Search the lines of the records for the word "Basic", and copy every line that has it.

◆ SUPPLIED ENTRIES
-*-

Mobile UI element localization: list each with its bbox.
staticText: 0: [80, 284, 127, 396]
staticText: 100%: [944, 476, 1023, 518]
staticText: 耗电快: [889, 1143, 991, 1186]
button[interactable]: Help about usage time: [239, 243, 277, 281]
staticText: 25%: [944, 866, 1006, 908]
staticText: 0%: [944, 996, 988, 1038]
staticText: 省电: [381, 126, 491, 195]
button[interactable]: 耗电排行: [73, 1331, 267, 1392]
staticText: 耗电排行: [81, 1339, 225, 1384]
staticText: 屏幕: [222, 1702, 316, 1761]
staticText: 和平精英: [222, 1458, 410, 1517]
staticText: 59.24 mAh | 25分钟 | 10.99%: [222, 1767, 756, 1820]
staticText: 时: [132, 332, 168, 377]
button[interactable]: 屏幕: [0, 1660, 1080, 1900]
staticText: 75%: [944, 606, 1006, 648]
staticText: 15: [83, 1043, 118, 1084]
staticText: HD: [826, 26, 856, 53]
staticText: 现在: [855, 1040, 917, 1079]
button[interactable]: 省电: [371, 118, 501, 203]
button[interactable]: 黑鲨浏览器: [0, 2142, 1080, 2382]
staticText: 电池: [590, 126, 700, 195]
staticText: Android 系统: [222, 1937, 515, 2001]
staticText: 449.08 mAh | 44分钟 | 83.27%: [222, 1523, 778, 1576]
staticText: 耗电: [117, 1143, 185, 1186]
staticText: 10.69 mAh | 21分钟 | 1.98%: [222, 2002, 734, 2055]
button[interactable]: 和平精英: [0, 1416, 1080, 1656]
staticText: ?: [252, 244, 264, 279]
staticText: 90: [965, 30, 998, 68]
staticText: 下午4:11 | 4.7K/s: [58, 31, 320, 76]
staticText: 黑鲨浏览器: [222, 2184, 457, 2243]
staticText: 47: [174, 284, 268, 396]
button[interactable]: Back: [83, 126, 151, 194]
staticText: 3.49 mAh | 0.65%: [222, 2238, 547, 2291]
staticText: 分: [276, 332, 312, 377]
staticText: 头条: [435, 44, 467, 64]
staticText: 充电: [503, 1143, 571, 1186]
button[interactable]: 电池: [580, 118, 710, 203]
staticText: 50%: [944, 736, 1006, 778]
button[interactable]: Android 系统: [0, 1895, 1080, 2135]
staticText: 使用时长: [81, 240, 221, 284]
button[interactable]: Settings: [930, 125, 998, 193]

-*-

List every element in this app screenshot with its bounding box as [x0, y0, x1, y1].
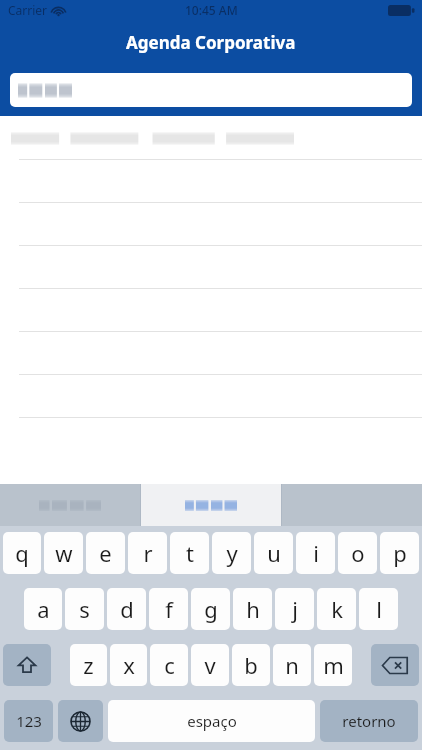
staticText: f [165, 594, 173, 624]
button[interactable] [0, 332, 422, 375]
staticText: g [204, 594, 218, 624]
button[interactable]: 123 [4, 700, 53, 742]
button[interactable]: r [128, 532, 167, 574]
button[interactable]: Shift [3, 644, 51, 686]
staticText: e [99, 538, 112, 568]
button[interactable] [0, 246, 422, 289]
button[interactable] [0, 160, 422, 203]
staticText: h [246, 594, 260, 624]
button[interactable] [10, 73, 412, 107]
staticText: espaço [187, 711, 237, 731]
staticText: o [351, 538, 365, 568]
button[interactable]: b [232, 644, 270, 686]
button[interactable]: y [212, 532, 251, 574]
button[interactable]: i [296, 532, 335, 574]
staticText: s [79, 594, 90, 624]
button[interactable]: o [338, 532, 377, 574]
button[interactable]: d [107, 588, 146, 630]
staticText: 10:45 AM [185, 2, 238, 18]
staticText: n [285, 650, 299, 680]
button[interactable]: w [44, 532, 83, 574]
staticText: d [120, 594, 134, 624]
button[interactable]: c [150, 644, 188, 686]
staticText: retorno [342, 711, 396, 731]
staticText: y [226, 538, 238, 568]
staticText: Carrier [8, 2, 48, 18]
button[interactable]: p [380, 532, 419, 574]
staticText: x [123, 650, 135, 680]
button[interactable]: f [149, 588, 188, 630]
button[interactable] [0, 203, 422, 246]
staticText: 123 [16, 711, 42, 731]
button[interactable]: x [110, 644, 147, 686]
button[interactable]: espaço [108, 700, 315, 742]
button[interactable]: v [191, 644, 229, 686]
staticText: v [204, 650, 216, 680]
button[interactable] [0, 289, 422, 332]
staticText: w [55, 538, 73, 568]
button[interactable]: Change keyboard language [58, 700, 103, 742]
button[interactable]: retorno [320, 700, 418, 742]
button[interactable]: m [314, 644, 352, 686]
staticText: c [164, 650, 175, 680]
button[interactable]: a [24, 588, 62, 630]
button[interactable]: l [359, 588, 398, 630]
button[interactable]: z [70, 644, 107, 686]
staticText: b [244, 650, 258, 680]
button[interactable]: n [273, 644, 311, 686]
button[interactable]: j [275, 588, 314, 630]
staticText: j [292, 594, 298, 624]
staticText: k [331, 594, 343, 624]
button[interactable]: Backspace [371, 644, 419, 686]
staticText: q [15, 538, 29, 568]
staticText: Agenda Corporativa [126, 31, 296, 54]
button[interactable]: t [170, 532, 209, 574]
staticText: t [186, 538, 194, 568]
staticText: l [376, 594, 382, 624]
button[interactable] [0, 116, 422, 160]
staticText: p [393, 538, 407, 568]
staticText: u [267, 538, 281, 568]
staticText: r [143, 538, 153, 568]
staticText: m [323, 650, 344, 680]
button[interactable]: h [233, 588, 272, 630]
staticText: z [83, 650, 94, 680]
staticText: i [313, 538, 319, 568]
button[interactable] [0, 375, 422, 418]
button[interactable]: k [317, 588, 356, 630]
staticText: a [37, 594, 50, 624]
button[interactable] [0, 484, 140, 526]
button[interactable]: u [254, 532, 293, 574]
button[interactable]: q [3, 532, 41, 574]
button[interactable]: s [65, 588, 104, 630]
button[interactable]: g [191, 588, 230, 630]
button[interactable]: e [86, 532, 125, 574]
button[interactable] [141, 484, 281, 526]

-*-

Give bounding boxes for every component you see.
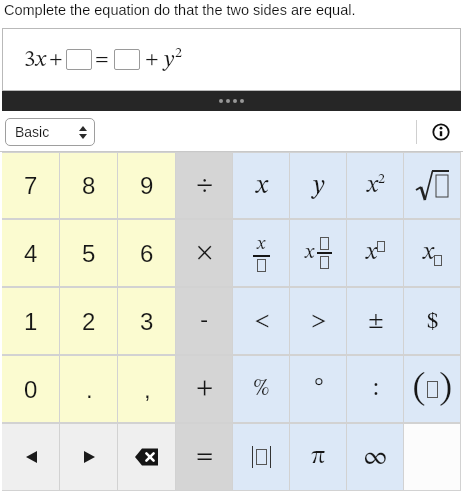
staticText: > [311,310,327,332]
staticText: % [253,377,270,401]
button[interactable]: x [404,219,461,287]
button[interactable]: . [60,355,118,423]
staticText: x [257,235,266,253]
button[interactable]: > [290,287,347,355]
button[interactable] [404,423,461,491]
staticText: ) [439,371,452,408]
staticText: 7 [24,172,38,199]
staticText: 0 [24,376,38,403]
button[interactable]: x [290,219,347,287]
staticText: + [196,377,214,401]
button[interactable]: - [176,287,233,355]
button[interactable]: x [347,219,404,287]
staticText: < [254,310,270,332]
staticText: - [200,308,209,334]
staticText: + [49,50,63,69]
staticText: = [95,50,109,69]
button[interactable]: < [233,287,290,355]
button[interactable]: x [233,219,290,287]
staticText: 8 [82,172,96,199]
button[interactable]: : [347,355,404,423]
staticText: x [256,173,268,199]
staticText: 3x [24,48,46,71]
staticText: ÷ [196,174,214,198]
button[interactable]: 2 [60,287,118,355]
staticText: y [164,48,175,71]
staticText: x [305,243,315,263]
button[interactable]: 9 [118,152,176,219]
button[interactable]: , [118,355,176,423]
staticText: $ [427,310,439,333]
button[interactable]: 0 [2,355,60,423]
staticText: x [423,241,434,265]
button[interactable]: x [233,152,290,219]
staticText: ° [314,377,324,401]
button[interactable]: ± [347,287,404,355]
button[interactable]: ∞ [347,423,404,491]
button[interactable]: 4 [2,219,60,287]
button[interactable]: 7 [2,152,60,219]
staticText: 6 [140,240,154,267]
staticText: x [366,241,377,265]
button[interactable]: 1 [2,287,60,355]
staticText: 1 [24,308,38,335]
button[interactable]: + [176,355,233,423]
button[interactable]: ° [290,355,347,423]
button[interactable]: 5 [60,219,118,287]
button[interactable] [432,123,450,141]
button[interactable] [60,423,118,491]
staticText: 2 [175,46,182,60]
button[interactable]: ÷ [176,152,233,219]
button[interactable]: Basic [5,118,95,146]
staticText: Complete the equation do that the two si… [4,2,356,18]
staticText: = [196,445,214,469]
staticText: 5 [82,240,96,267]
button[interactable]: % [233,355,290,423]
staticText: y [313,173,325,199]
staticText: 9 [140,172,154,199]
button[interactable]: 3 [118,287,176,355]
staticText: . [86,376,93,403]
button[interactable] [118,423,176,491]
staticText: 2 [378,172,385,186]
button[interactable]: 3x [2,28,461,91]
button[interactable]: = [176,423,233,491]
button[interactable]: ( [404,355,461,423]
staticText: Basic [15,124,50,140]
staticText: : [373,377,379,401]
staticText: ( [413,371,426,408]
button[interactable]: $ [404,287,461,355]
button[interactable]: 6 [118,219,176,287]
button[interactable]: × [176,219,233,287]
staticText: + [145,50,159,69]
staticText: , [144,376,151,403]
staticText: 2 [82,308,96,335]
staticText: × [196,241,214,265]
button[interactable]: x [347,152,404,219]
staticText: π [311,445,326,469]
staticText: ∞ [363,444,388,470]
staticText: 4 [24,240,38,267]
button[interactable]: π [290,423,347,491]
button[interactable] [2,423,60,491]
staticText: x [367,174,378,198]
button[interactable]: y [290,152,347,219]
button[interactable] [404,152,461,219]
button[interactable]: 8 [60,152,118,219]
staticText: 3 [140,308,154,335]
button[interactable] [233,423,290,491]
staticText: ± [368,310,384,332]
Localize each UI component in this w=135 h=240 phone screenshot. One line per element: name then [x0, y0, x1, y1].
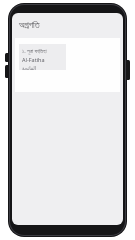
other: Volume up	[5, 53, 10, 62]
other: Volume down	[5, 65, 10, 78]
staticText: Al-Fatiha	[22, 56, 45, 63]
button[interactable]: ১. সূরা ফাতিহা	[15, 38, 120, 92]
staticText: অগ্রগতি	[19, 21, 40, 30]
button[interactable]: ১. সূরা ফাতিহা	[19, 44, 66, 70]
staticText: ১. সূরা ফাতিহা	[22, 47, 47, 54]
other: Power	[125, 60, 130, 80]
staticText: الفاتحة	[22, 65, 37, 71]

-*-

◆ ANSWER SECTION
button[interactable]: Basic [5,118,95,146]
staticText: Basic [15,124,50,140]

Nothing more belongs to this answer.